When Dorothy Wolpert started at UCLA School of Law, she wasn’t the typical new student. Nearing 40, she had just celebrated her 20th wedding anniversary and was the mother of 10- and 13-year-old boys.

But it wasn’t the difference in age or experience that made Wolpert, who earned her law degree from UCLA Law in 1976, stand out. It was her wit, intelligence, charm and passion. With those qualities, and her husband Stanley — already a successful UCLA history professor — at her side, she forged a career in law of uncommon decency and service. 

It had always been her dream to be a trial attorney. “Law involved three things that I loved,” Wolpert recalls. “Research, writing, and talking.

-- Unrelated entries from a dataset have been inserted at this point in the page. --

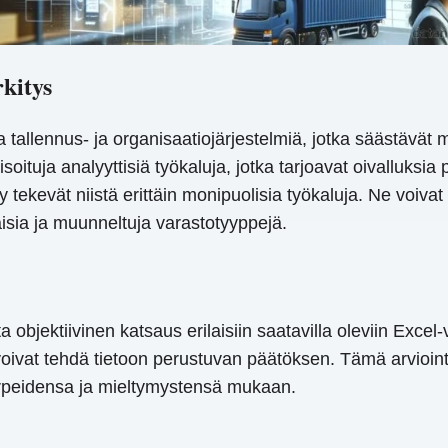
kitys
 tallennus- ja organisaatiojärjestelmiä, jotka säästävät m
soituja analyyttisiä työkaluja, jotka tarjoavat oivalluksi
tekevät niistä erittäin monipuolisia työkaluja. Ne voivat p
aisia ​​ja muunneltuja varastotyyppejä.
a objektiivinen katsaus erilaisiin saatavilla oleviin Excel
 voivat tehdä tietoon perustuvan päätöksen. Tämä arvioint
tarpeidensa ja mieltymystensä mukaan.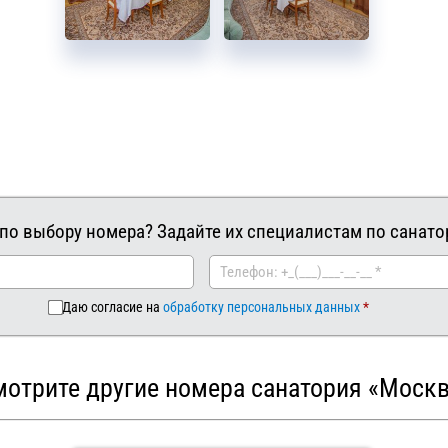
по выбору номера? Задайте их специалистам по санат
Даю согласие на
обработку персональных данных
отрите другие номера санатория «Моск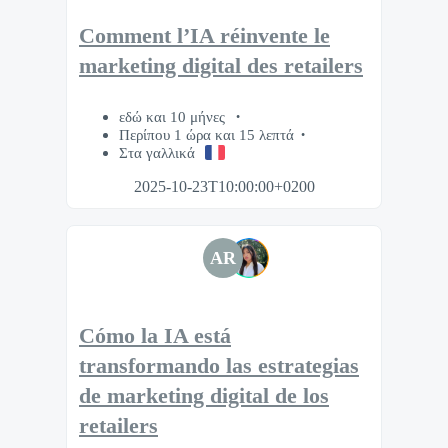
Comment l’IA réinvente le
marketing digital des retailers
εδώ και 10 μήνες
Περίπου 1 ώρα και 15 λεπτά
Στα γαλλικά
2025-10-23T10:00:00+0200
AR
Cómo la IA está
transformando las estrategias
de marketing digital de los
retailers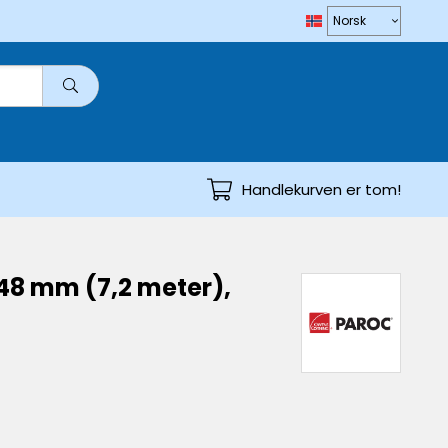
Handlekurven er tom!
-48 mm (7,2 meter),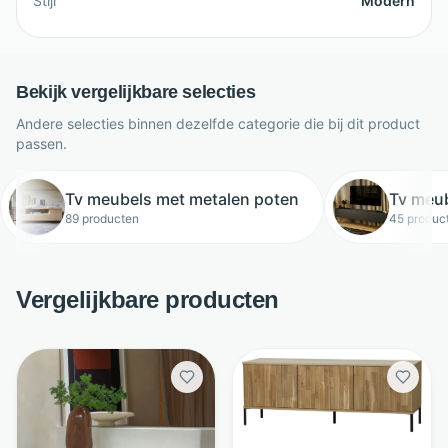
Stijl
Modern
Bekijk vergelijkbare selecties
Andere selecties binnen dezelfde categorie die bij dit product
passen.
Tv meubels met metalen poten
Tv meub
89 producten
45 produc
Vergelijkbare producten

To me being a lawyer meant being a litigator.”

As so often happened to women then, as now, life initially got in the way of her pursuit of that dream. A New York City native, she met Stanley Wolpert while she was a freshman at City College in New York. They soon married and moved to Pennsylvania so he could pursue his doctorate at the University of Pennsylvania. Dorothy continued her own studies at Penn, but the couple soon found themselves moving to India for Stanley’s work.

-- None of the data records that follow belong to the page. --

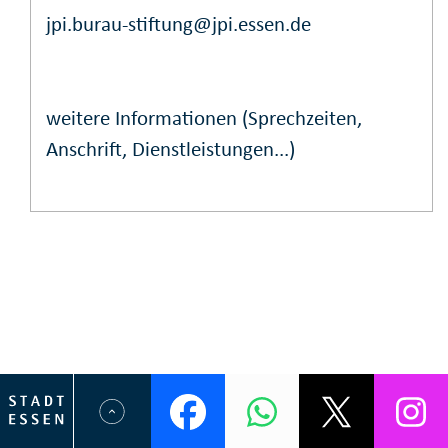
jpi.burau-stiftung@jpi.essen.de
weitere Informationen (Sprechzeiten,
Anschrift, Dienstleistungen...)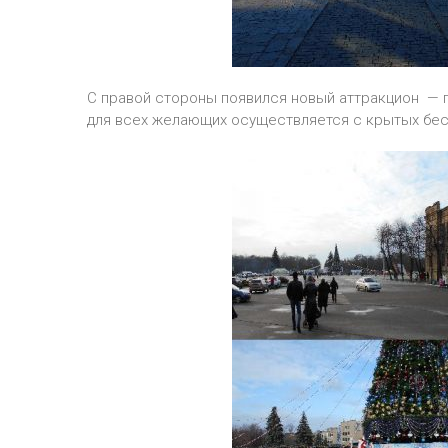
С правой стороны появился новый аттракцион — г
для всех желающих осуществляется с крытых бес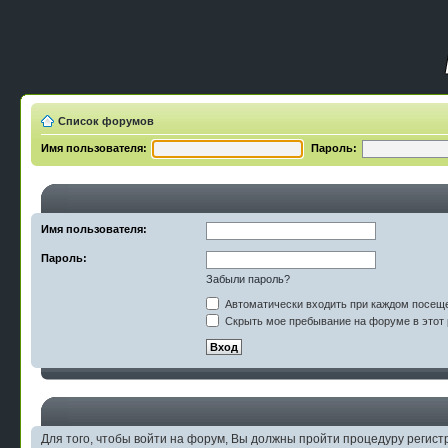
Список форумов
Имя пользователя:
Пароль:
Имя пользователя:
Пароль:
Забыли пароль?
Автоматически входить при каждом посещ
Скрыть мое пребывание на форуме в этот 
Для того, чтобы войти на форум, Вы должны пройти процедуру регист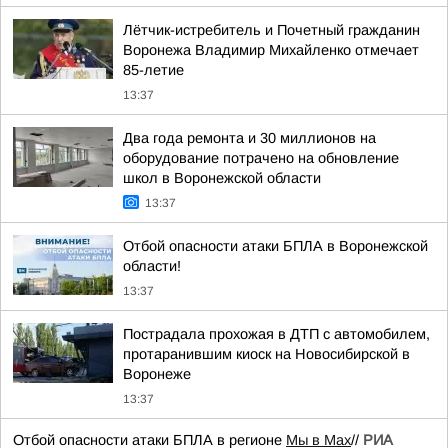
Лётчик-истребитель и Почетный гражданин
Воронежа Владимир Михайленко отмечает
85-летие
13:37
Два года ремонта и 30 миллионов на
оборудование потрачено на обновление
школ в Воронежской области
13:37
Отбой опасности атаки БПЛА в Воронежской
области!
13:37
Пострадала прохожая в ДТП с автомобилем,
протаранившим киоск на Новосибирской в
Воронеже
13:37
Отбой опасности атаки БПЛА в регионе
Мы в Мах
//
РИА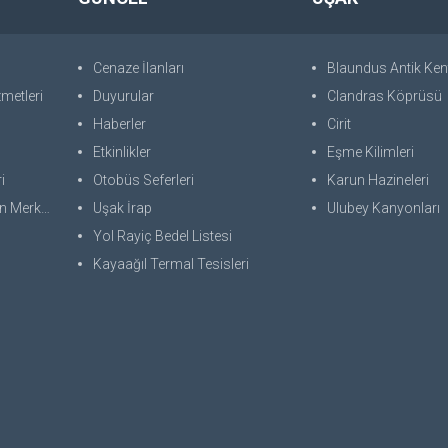
Cenaze İlanları
Blaundus Antik Ken
metleri
Duyurular
Clandras Köprüsü
Haberler
Cirit
Etkinlikler
Eşme Kilimleri
i
Otobüs Seferleri
Karun Hazineleri
 Merkezi
Uşak İrap
Ulubey Kanyonları
Yol Rayiç Bedel Listesi
Kayaağıl Termal Tesisleri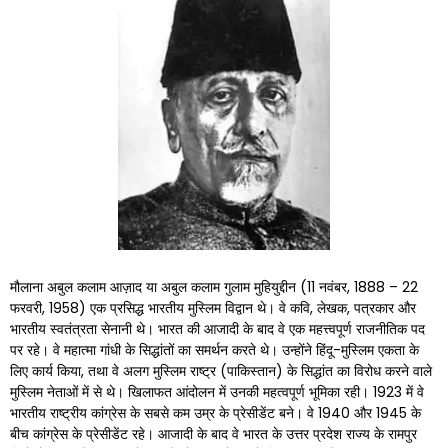
मौलाना अबुल कलाम आज़ाद या अबुल कलाम गुलाम मुहियुद्दीन (11 नवंबर, 1888 – 22
फरवरी, 1958) एक प्रसिद्ध भारतीय मुस्लिम विद्वान थे। वे कवि, लेखक, पत्रकार और
भारतीय स्वतंत्रता सेनानी थे। भारत की आजादी के बाद वे एक महत्त्वपूर्ण राजनीतिक पद
पर रहे। वे महात्मा गांधी के सिद्धांतों का समर्थन करते थे। उन्होंने हिंदू-मुस्लिम एकता के
लिए कार्य किया, तथा वे अलग मुस्लिम राष्ट्र (पाकिस्तान) के सिद्धांत का विरोध करने वाले
मुस्लिम नेताओं में से थे। खिलाफत आंदोलन में उनकी महत्वपूर्ण भूमिका रही। 1923 में वे
भारतीय राष्ट्रीय कांग्रेस के सबसे कम उम्र के प्रेसीडेंट बने। वे 1940 और 1945 के
बीच कांग्रेस के प्रेसीडेंट रहे। आजादी के बाद वे भारत के उत्तर प्रदेश राज्य के रामपुर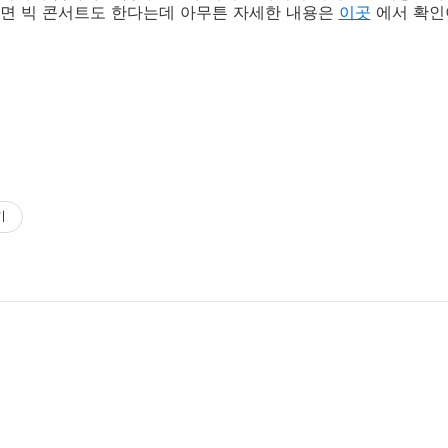
면 빅 콘서트도 한다는데 아무튼 자세한 내용은
이곳
에서 확인
기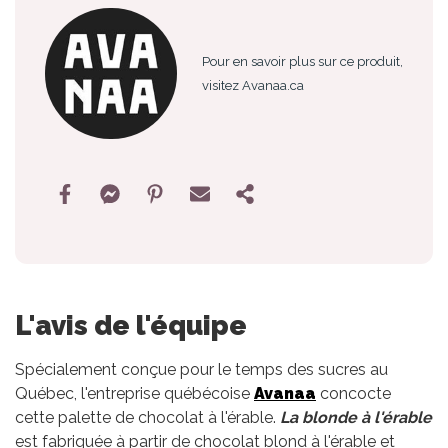
Pour en savoir plus sur ce produit,
visitez Avanaa.ca
L'avis de l'équipe
Spécialement conçue pour le temps des sucres au
Québec, l'entreprise québécoise
Avanaa
concocte
cette palette de chocolat à l'érable.
La blonde à l'érable
est fabriquée à partir de chocolat blond à l'érable et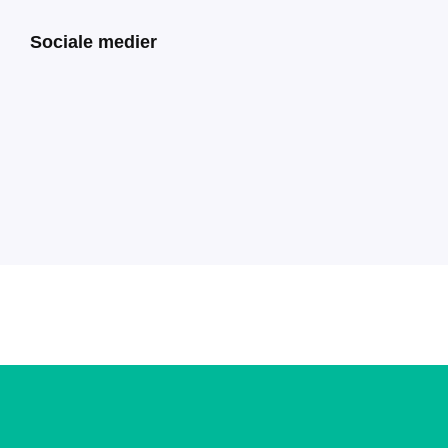
Sociale medier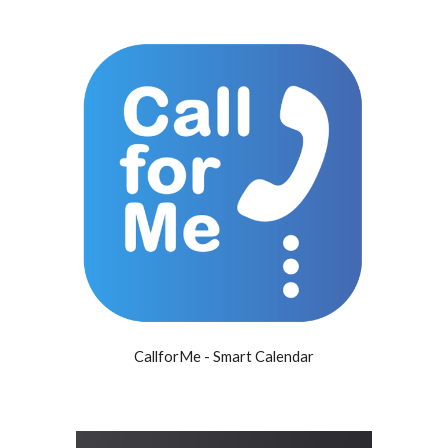
CallforMe - Smart Calendar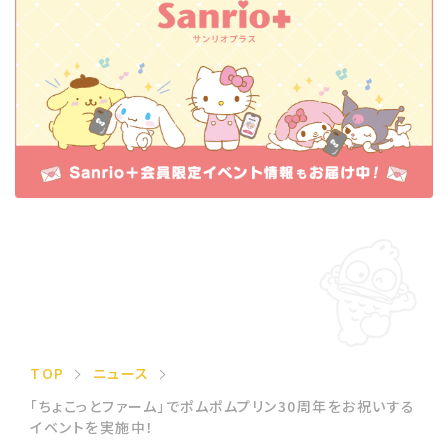
TOP
ニュース
「ちょこっとファーム」でポムポムプリン30周年をお祝いする
イベントを実施中！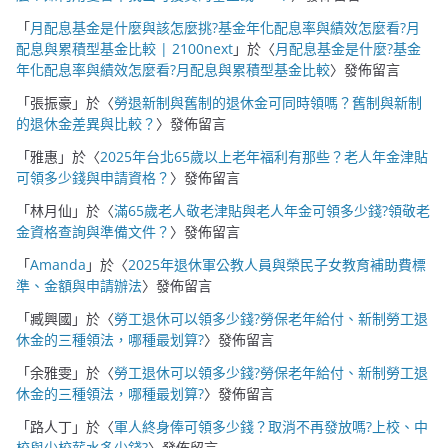
「
月配息基金是什麼與該怎麼挑?基金年化配息率與績效怎麼看?月
配息與累積型基金比較 | 2100next
」於〈
月配息基金是什麼?基金
年化配息率與績效怎麼看?月配息與累積型基金比較
〉發佈留言
「
張振豪
」於〈
勞退新制與舊制的退休金可同時領嗎？舊制與新制
的退休金差異與比較？
〉發佈留言
「
雅惠
」於〈
2025年台北65歲以上老年福利有那些？老人年金津貼
可領多少錢與申請資格？
〉發佈留言
「
林月仙
」於〈
滿65歲老人敬老津貼與老人年金可領多少錢?領敬老
金資格查詢與準備文件？
〉發佈留言
「
Amanda
」於〈
2025年退休軍公教人員與榮民子女教育補助費標
準、金額與申請辦法
〉發佈留言
「
臧興國
」於〈
勞工退休可以領多少錢?勞保老年給付、新制勞工退
休金的三種領法，哪種最划算?
〉發佈留言
「
余雅雯
」於〈
勞工退休可以領多少錢?勞保老年給付、新制勞工退
休金的三種領法，哪種最划算?
〉發佈留言
「
路人丁
」於〈
軍人終身俸可領多少錢？取消不再發放嗎?上校、中
校與少校薪水多少錢?
〉發佈留言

It was an experience soon after, while just a few credits shy of her college degree, that persuaded her a dream of law was possible. Stanley received an offer from UCLA and they moved to Los Angeles.

“I then had an epic battle with Penn and won,” Wolpert said. “I wrote to them to say, ‘it is highly unlikely that I should ever return to Philadelphia as a student.’ And they wrote back, ‘We do not award degrees except to seniors in residence.’ I wouldn’t accept that and badgered them until they conceded.”